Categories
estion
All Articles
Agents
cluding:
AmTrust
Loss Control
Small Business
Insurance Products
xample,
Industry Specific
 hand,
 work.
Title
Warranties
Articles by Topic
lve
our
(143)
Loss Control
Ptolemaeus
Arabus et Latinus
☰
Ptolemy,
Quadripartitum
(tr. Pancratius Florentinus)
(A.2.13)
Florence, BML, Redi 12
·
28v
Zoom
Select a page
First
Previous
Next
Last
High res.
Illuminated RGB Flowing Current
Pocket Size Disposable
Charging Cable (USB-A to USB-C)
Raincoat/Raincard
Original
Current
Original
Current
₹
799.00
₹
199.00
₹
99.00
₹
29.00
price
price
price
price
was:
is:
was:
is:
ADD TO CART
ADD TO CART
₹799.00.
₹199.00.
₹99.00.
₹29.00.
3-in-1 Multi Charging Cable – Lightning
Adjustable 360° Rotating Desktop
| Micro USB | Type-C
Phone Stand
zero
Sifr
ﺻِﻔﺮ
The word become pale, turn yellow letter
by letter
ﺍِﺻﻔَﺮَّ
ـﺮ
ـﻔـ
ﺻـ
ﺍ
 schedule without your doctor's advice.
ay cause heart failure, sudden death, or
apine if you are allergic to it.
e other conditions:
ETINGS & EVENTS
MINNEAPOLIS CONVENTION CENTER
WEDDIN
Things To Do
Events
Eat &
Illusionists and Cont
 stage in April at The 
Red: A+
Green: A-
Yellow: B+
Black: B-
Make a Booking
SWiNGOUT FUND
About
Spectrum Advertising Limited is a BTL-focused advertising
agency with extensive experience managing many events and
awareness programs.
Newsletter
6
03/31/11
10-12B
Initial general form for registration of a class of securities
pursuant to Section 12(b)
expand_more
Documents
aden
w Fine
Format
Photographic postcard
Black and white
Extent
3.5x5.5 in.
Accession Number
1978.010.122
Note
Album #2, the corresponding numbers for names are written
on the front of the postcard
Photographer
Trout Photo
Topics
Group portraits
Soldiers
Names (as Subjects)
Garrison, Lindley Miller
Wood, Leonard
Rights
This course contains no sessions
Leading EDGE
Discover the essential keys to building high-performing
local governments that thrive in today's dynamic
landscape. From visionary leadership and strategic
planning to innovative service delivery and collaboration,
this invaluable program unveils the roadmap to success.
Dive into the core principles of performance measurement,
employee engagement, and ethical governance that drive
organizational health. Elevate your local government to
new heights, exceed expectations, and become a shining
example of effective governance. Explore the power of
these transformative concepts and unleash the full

PROBLEM DESCRIPTION> Copy out each line of the data that includes the string "governance".

RESPONSE TO THIS EXERCISE>
employee engagement, and ethical governance that drive
example of effective governance. Explore the power of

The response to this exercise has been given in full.